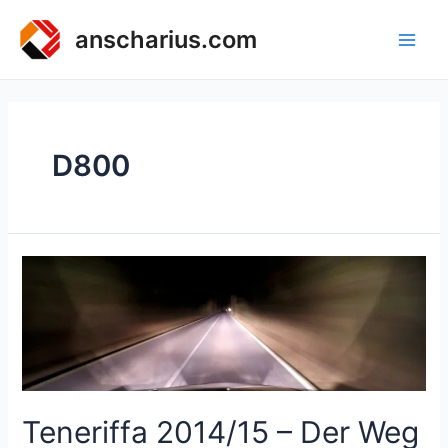
Zum
Inhalt
anscharius.com
Main
springen
Men
D800
Teneriffa 2014/15 – Der Weg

* _YOUR OBJECTIVE_
Everything in the material except the pictures should be output verbatim.

* _ANSWER BOX_
Zum
Inhalt
anscharius.com
Main
springen
Men
D800
Teneriffa 2014/15 – Der Weg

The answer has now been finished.